ASSIGNMENT:
Without including any images, reproduce each entry exactly.

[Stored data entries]
************

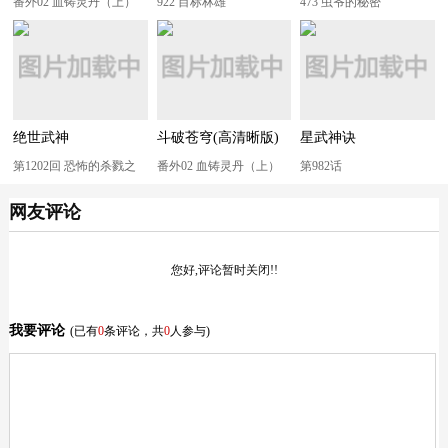
番外02 血铸灵丹（上）
922 目标林雄
473 虫爷的秘密
绝世武神
斗破苍穹(高清晰版)
星武神诀
第1202回 恐怖的杀戮之
番外02 血铸灵丹（上）
第982话
地（3）
网友评论
您好,评论暂时关闭!!
我要评论
(已有
0
条评论，共
0
人参与)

************

YOUR SOLUTION:
番外02 血铸灵丹（上）
922 目标林雄
473 虫爷的秘密
绝世武神
斗破苍穹(高清晰版)
星武神诀
第1202回 恐怖的杀戮之
番外02 血铸灵丹（上）
第982话
地（3）
网友评论
您好,评论暂时关闭!!
我要评论
(已有
0
条评论，共
0
人参与)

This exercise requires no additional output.